**Records supplied:**
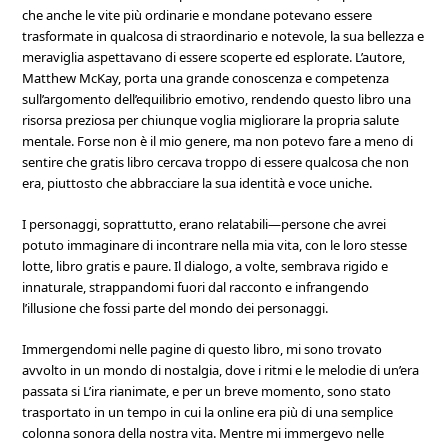
che anche le vite più ordinarie e mondane potevano essere
trasformate in qualcosa di straordinario e notevole, la sua bellezza e
meraviglia aspettavano di essere scoperte ed esplorate. L’autore,
Matthew McKay, porta una grande conoscenza e competenza
sull’argomento dell’equilibrio emotivo, rendendo questo libro una
risorsa preziosa per chiunque voglia migliorare la propria salute
mentale. Forse non è il mio genere, ma non potevo fare a meno di
sentire che gratis libro cercava troppo di essere qualcosa che non
era, piuttosto che abbracciare la sua identità e voce uniche.
I personaggi, soprattutto, erano relatabili—persone che avrei
potuto immaginare di incontrare nella mia vita, con le loro stesse
lotte, libro gratis e paure. Il dialogo, a volte, sembrava rigido e
innaturale, strappandomi fuori dal racconto e infrangendo
l’illusione che fossi parte del mondo dei personaggi.
Immergendomi nelle pagine di questo libro, mi sono trovato
avvolto in un mondo di nostalgia, dove i ritmi e le melodie di un’era
passata si L’ira rianimate, e per un breve momento, sono stato
trasportato in un tempo in cui la online era più di una semplice
colonna sonora della nostra vita. Mentre mi immergevo nelle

**What to produce:**
Give back the records above exactly, limited to the lines between the one holding "meraviglia aspettavano di" and the one holding "trasportato in un", inclusive.

**Task output:**
meraviglia aspettavano di essere scoperte ed esplorate. L’autore,
Matthew McKay, porta una grande conoscenza e competenza
sull’argomento dell’equilibrio emotivo, rendendo questo libro una
risorsa preziosa per chiunque voglia migliorare la propria salute
mentale. Forse non è il mio genere, ma non potevo fare a meno di
sentire che gratis libro cercava troppo di essere qualcosa che non
era, piuttosto che abbracciare la sua identità e voce uniche.
I personaggi, soprattutto, erano relatabili—persone che avrei
potuto immaginare di incontrare nella mia vita, con le loro stesse
lotte, libro gratis e paure. Il dialogo, a volte, sembrava rigido e
innaturale, strappandomi fuori dal racconto e infrangendo
l’illusione che fossi parte del mondo dei personaggi.
Immergendomi nelle pagine di questo libro, mi sono trovato
avvolto in un mondo di nostalgia, dove i ritmi e le melodie di un’era
passata si L’ira rianimate, e per un breve momento, sono stato
trasportato in un tempo in cui la online era più di una semplice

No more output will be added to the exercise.